Dale scanned the position anxiously, seeing now for the first time that the rough angles and ridge-like pieces of rock along which the boy had made his way ceased about five feet from where he stood, and that he must have jumped on to a narrow piece of stone not a foot long and somewhere about a third of that width; and though, in the vast chasm in which they both were, the height above him, where Saxe was spread-eagled, as it were, against the perpendicular rock, looked perfectly insignificant, he was close upon a hundred feet up, and a fall would have been very serious, if not fatal.

"You foolish fellow!" Dale said cheerfully, so as not to alarm him at a time when he seemed to have quite lost his nerve: "pretty mess to get yourself in!

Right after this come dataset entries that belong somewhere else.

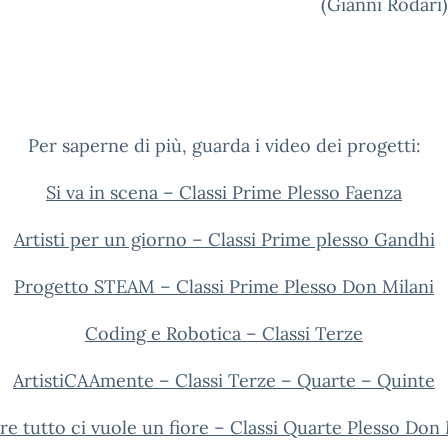
(Gianni Rodari)
Per saperne di più, guarda i video dei progetti:
Si va in scena – Classi Prime Plesso Faenza
Artisti per un giorno – Classi Prime plesso Gandhi
Progetto STEAM – Classi Prime Plesso Don Milani
Coding e Robotica – Classi Terze
ArtistiCAAmente – Classi Terze – Quarte – Quinte
are tutto ci vuole un fiore – Classi Quarte Plesso Don 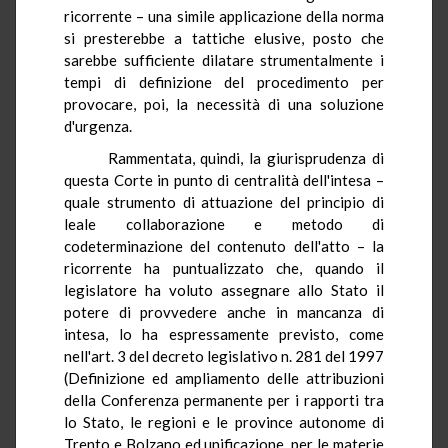
ricorrente – una simile applicazione della norma
si presterebbe a tattiche elusive, posto che
sarebbe sufficiente dilatare strumentalmente i
tempi di definizione del procedimento per
provocare, poi, la necessità di una soluzione
d'urgenza.
Rammentata, quindi, la giurisprudenza di
questa Corte in punto di centralità dell'intesa –
quale strumento di attuazione del principio di
leale collaborazione e metodo di
codeterminazione del contenuto dell'atto – la
ricorrente ha puntualizzato che, quando il
legislatore ha voluto assegnare allo Stato il
potere di provvedere anche in mancanza di
intesa, lo ha espressamente previsto, come
nell'art. 3 del decreto legislativo n. 281 del 1997
(Definizione ed ampliamento delle attribuzioni
della Conferenza permanente per i rapporti tra
lo Stato, le regioni e le province autonome di
Trento e Bolzano ed unificazione, per le materie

Fortunately I have the rope."

As Dale spoke he looked about wildly for some means of utilising that rope; but he could see none.

"Why did you go up there instead of keeping down here?"

"I thought I saw an opening here," said Saxe; "and there is one big enough to creep in. I am holding by the side of it now, or I should go down."

"Then go on holding by the side," said Dale cheerily, though his face was working; and then, to take the boy's attention from his perilous position, "Not a crystal cave, is it?"

"Yes. I felt big crystals inside: I am holding on by one."

"Bravo! Well done, boy; but you are making yourself a front door."

"Don't--don't laugh at me, Mr Dale," said Saxe piteously. "It is very hard work to hold on."

"I'm not laughing at you, Saxe, my boy: only saying a word to cheer you up. You haven't got a creva.s.se under you, and if the worst came I should have to catch you. Now, let's see: here's a ledge away to your right; but it's too far for you to leap, and there is nothing to catch hold of. If I got the rope up to you, you could fasten it somewhere and slide down."

"Fasten it? To what?"

"Ay?--to what?" said Dale to himself. Then aloud: "You haven't a very good hold there, have you?"

"No--dreadful," came faintly.

"I say, boy; don't take that tone. Mountaineers are people full of resources. You say you have an opening behind you?"

"Yes."

"Then can you hold on with one hand?"

"I--I think so."

"Think! Say yes!" shouted Dale angrily. "Now, hold on with one hand."

"Yes."

"Where's your ice-axe?"

"I--I had forgotten that."

"I can see that, sir. Now put your hand behind you and pull it carefully out of your belt. Steady! there is no hurry. Don't drop it."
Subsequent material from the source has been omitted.